- WHAT YOU WILL DO -
Take every line containing "以下この条において" out of the records.

[Start of Attachment]

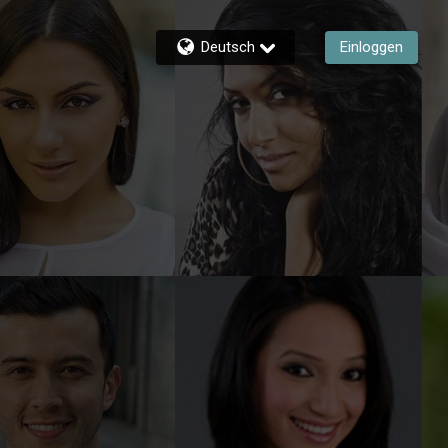
Deutsch
Einloggen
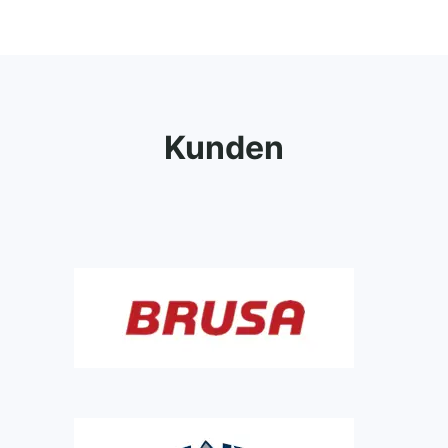
Kunden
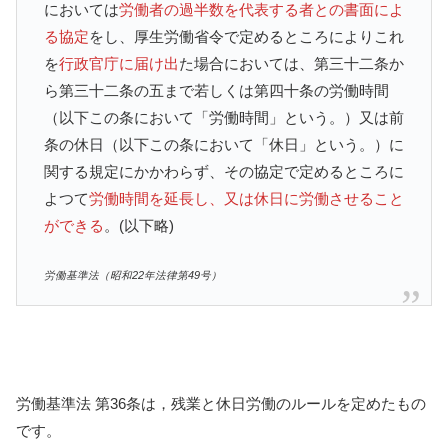
においては
労働者の過半数を代表する者との書面によ
る協定
をし、厚生労働省令で定めるところによりこれ
を
行政官庁に届け出
た場合においては、第三十二条か
ら第三十二条の五まで若しくは第四十条の労働時間
（以下この条において「労働時間」という。）又は前
条の休日（以下この条において「休日」という。）に
関する規定にかかわらず、その協定で定めるところに
よつて
労働時間を延長し、又は休日に労働させること
ができる
。(以下略)
労働基準法（昭和22年法律第49号）
労働基準法 第36条は，残業と休日労働のルールを定めたもの
です。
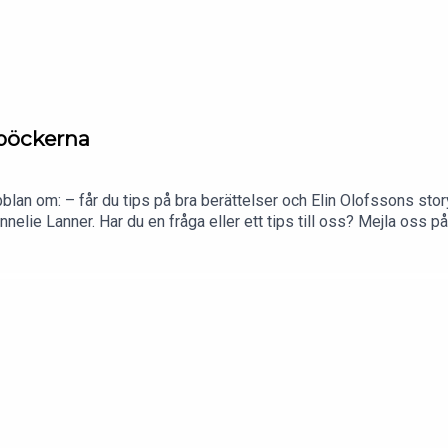
böckerna
an om: – får du tips på bra berättelser och Elin Olofssons st
nelie Lanner. Har du en fråga eller ett tips till oss? Mejla oss 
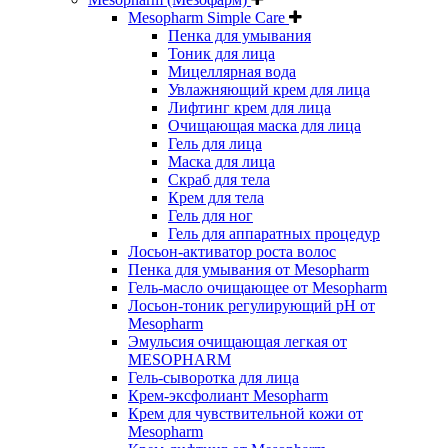
Mesopharm Simple Care
Пенка для умывания
Тоник для лица
Мицеллярная вода
Увлажняющий крем для лица
Лифтинг крем для лица
Очищающая маска для лица
Гель для лица
Маска для лица
Скраб для тела
Крем для тела
Гель для ног
Гель для аппаратных процедур
Лосьон-активатор роста волос
Пенка для умывания от Mesopharm
Гель-масло очищающее от Mesopharm
Лосьон-тоник регулирующий рН от
Mesopharm
Эмульсия очищающая легкая от
MESOPHARM
Гель-сыворотка для лица
Крем-эксфолиант Mesopharm
Крем для чувствительной кожи от
Mesopharm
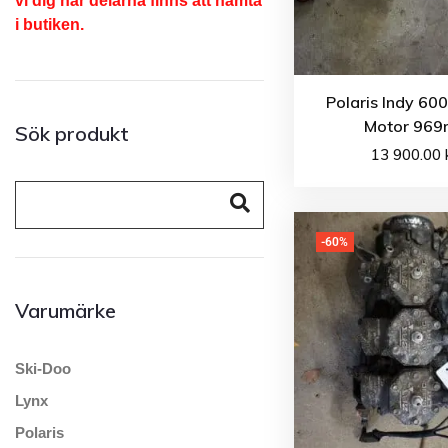
vi dig när delarna finns att hämta
i butiken.
Polaris Indy 60
Motor 969m
Sök produkt
13 900.00
-60%
Varumärke
Ski-Doo
Lynx
Polaris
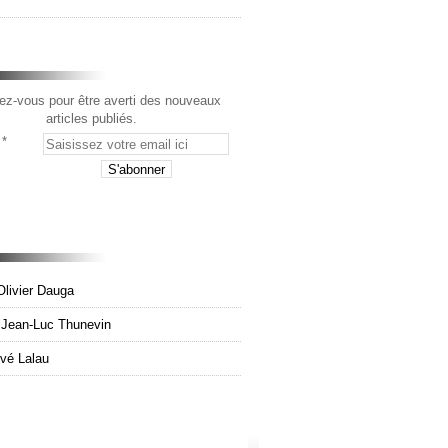
z-vous pour être averti des nouveaux
articles publiés.
Olivier Dauga
e Jean-Luc Thunevin
rvé Lalau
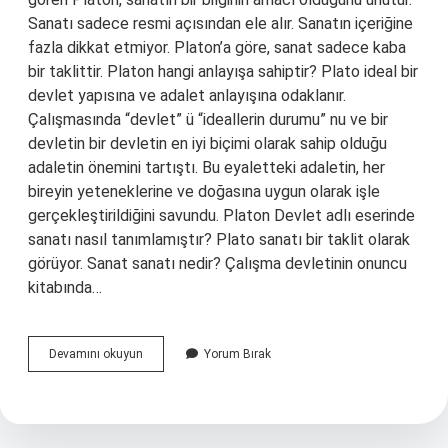
Sanatı sadece resmi açısından ele alır. Sanatın içeriğine
fazla dikkat etmiyor. Platon’a göre, sanat sadece kaba
bir taklittir. Platon hangi anlayışa sahiptir? Plato ideal bir
devlet yapısına ve adalet anlayışına odaklanır.
Çalışmasında “devlet” ü “ideallerin durumu” nu ve bir
devletin bir devletin en iyi biçimi olarak sahip olduğu
adaletin önemini tartıştı. Bu eyaletteki adaletin, her
bireyin yeteneklerine ve doğasına uygun olarak işle
gerçekleştirildiğini savundu. Platon Devlet adlı eserinde
sanatı nasıl tanımlamıştır? Plato sanatı bir taklit olarak
görüyor. Sanat sanatı nedir? Çalışma devletinin onuncu
kitabında…
Platonun
Devamını okuyun
Yorum Bırak
Sanat
Anlayışı
Neye
Dayanır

[End of Attachment]

- COMPLETED TASK -
（以下この条において「労働時間」という。）又は前
条の休日（以下この条において「休日」という。）に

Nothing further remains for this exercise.